**WHAT IS BEING ASKED:** Write out, exactly as they appear, only the lines running from the line with "Mask every instance" to the final line of the listing; include both.

↓

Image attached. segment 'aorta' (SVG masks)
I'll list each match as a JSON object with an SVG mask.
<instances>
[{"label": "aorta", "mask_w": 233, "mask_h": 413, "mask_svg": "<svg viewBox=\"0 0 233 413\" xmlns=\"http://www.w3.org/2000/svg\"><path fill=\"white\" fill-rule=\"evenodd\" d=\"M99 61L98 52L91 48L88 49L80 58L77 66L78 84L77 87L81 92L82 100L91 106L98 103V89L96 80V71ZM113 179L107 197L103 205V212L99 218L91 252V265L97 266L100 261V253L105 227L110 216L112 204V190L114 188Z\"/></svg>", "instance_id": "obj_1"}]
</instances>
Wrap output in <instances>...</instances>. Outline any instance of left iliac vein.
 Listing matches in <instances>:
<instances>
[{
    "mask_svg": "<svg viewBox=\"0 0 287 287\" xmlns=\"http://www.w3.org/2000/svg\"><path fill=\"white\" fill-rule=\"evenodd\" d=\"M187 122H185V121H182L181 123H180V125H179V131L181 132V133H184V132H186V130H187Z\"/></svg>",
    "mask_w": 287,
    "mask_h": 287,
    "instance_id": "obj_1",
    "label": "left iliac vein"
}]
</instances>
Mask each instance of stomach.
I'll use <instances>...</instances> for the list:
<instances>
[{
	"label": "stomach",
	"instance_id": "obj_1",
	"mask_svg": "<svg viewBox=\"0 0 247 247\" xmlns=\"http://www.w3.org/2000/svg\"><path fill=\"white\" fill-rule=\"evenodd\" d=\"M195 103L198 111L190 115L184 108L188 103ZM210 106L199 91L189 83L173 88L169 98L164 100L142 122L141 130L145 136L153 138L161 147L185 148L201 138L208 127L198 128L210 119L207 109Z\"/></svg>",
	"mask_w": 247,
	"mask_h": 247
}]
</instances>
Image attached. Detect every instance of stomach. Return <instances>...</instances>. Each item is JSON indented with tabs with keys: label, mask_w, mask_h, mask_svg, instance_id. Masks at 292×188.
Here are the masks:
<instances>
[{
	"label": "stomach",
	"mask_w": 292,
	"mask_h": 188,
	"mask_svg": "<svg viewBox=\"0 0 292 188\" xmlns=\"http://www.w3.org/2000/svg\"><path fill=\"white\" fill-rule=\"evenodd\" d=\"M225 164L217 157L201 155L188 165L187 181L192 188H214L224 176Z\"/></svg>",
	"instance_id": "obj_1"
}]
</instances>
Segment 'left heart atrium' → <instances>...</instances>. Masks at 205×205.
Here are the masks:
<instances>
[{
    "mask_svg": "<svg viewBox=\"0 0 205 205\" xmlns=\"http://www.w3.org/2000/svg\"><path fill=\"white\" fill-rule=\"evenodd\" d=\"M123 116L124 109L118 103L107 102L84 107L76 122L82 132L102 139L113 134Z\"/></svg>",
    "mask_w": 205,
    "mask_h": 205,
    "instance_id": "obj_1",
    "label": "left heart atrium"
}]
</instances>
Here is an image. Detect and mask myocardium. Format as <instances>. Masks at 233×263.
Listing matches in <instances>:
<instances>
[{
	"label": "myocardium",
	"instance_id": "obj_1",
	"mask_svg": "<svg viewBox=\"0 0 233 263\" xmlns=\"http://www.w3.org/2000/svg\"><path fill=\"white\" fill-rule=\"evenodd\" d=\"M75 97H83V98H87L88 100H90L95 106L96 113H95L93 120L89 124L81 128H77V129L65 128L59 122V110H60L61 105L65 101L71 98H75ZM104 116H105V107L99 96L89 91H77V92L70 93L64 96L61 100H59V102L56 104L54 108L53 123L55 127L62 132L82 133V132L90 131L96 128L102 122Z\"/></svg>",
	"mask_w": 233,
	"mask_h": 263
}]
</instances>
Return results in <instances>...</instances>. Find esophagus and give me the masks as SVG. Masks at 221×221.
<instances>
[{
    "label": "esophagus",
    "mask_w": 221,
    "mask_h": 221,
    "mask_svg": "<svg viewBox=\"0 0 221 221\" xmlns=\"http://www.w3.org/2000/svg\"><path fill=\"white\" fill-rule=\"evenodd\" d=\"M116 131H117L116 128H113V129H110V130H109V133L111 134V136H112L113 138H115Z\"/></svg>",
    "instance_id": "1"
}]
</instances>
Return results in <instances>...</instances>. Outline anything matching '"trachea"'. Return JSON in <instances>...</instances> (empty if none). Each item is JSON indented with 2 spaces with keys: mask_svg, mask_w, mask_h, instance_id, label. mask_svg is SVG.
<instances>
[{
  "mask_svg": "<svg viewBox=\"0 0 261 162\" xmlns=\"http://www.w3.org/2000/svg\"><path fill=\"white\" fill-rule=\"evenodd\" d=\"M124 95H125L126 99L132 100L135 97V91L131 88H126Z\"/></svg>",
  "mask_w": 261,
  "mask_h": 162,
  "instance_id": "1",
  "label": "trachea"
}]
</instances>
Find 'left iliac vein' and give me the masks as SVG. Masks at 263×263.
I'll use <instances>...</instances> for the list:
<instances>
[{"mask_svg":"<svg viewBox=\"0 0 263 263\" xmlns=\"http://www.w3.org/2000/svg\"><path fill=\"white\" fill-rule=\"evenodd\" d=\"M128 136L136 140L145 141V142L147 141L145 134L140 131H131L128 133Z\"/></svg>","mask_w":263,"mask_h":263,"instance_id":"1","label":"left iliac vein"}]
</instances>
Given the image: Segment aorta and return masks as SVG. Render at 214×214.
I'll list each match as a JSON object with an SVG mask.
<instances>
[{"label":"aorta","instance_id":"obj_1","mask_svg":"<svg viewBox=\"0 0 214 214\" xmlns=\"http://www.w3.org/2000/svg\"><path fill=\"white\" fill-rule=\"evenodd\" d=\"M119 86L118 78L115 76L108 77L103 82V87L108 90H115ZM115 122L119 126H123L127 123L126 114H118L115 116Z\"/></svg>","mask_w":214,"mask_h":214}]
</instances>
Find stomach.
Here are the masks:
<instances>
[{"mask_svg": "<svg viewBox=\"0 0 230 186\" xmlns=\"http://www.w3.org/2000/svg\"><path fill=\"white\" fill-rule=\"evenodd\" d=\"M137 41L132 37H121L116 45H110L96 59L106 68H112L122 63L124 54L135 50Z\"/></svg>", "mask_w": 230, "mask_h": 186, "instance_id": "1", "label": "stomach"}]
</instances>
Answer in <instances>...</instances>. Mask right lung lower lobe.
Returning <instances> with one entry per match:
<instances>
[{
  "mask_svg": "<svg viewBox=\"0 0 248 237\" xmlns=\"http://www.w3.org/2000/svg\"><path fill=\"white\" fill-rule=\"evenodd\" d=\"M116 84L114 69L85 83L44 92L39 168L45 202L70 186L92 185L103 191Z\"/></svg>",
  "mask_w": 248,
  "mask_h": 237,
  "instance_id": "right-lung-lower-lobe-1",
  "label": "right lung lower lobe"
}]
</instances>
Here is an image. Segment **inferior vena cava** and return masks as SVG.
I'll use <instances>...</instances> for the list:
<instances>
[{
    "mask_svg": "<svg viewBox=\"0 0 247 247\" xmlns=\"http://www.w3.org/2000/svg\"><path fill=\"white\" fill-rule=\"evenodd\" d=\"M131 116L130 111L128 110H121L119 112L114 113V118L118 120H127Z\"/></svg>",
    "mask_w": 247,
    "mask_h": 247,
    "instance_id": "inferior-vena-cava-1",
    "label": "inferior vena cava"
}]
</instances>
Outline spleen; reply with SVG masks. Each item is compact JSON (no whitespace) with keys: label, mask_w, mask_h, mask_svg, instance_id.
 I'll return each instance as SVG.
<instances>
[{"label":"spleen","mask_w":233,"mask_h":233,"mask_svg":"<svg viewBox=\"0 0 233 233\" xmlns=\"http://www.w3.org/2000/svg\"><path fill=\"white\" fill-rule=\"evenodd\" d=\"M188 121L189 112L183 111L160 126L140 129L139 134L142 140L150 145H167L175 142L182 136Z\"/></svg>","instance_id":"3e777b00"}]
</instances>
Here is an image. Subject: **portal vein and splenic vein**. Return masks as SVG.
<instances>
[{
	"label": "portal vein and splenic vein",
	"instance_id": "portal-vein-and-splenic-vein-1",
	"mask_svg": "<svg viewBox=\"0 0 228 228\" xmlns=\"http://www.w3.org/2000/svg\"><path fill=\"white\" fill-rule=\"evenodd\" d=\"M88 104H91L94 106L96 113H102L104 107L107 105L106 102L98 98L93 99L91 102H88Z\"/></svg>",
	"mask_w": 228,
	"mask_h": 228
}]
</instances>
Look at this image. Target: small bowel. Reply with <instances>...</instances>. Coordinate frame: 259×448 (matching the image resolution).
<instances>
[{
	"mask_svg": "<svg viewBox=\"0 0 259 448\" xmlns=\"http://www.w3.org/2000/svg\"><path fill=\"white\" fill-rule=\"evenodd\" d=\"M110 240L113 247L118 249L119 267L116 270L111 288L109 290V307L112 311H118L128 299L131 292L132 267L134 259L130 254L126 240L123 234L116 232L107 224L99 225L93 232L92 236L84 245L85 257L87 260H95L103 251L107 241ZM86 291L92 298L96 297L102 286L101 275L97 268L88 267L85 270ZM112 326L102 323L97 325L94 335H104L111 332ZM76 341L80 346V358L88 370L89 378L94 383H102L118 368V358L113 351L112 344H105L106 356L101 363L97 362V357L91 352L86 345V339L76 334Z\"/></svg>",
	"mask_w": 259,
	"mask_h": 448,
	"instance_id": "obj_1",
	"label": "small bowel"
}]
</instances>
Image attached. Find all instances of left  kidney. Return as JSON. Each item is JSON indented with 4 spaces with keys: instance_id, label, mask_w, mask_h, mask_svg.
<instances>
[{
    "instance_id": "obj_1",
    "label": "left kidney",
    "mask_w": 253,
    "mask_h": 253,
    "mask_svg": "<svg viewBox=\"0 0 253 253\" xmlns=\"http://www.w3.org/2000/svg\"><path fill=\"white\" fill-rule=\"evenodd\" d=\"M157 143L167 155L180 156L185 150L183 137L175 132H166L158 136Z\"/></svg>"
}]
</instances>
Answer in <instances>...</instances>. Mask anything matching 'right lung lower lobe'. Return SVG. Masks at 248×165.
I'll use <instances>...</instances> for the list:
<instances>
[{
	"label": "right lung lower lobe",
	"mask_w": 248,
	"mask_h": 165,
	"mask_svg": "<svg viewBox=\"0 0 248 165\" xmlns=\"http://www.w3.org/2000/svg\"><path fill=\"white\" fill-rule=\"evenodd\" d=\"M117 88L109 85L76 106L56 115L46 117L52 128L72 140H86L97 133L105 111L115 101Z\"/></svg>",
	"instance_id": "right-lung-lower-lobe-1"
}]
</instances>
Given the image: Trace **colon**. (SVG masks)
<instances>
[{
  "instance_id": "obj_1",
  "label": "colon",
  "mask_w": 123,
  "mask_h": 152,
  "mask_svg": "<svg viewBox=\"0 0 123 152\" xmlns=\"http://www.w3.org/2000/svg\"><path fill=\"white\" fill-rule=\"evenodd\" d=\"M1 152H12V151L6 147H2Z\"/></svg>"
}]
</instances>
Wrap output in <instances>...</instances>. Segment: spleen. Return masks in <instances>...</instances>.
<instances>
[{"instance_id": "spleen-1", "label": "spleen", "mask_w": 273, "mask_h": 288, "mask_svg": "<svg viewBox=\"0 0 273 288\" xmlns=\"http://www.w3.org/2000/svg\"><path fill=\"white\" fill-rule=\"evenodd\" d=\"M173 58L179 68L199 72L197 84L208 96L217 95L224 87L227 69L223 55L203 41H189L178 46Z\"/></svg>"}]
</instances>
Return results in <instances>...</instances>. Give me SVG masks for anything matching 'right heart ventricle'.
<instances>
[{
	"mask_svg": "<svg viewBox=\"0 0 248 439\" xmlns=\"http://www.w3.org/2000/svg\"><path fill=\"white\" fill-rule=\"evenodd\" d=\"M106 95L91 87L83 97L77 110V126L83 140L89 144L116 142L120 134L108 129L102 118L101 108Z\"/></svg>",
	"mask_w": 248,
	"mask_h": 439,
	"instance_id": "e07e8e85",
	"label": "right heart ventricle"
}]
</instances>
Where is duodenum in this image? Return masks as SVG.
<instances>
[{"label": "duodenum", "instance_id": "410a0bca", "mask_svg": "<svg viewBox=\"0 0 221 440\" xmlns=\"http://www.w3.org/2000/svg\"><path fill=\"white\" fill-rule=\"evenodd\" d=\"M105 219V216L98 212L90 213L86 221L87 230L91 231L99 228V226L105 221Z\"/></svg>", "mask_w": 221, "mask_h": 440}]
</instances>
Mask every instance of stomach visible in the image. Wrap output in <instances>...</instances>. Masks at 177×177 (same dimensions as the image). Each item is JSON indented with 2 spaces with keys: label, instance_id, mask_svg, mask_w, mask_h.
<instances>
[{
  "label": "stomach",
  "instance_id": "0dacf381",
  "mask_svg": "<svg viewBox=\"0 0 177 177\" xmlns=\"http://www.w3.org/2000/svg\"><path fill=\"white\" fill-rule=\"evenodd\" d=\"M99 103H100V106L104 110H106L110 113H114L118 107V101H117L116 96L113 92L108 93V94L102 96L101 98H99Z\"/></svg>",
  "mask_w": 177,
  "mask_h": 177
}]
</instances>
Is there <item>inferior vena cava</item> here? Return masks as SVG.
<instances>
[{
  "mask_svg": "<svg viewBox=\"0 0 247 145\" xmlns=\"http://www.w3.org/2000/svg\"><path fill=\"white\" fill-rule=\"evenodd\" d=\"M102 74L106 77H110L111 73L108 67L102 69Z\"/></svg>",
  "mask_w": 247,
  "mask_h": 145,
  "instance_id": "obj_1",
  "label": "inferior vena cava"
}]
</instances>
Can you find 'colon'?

↑

**RESULT FOR THIS TASK:**
Mask every instance of stomach visible in the image. Wrap output in <instances>...</instances>. Masks at 177×177 (same dimensions as the image). Each item is JSON indented with 2 spaces with keys: label, instance_id, mask_svg, mask_w, mask_h.
<instances>
[{
  "label": "stomach",
  "instance_id": "0dacf381",
  "mask_svg": "<svg viewBox=\"0 0 177 177\" xmlns=\"http://www.w3.org/2000/svg\"><path fill=\"white\" fill-rule=\"evenodd\" d=\"M99 103H100V106L104 110H106L110 113H114L118 107V101H117L116 96L113 92L108 93V94L102 96L101 98H99Z\"/></svg>",
  "mask_w": 177,
  "mask_h": 177
}]
</instances>
Is there <item>inferior vena cava</item> here? Return masks as SVG.
<instances>
[{
  "mask_svg": "<svg viewBox=\"0 0 247 145\" xmlns=\"http://www.w3.org/2000/svg\"><path fill=\"white\" fill-rule=\"evenodd\" d=\"M102 74L106 77H110L111 73L108 67L102 69Z\"/></svg>",
  "mask_w": 247,
  "mask_h": 145,
  "instance_id": "obj_1",
  "label": "inferior vena cava"
}]
</instances>
Can you find 'colon'?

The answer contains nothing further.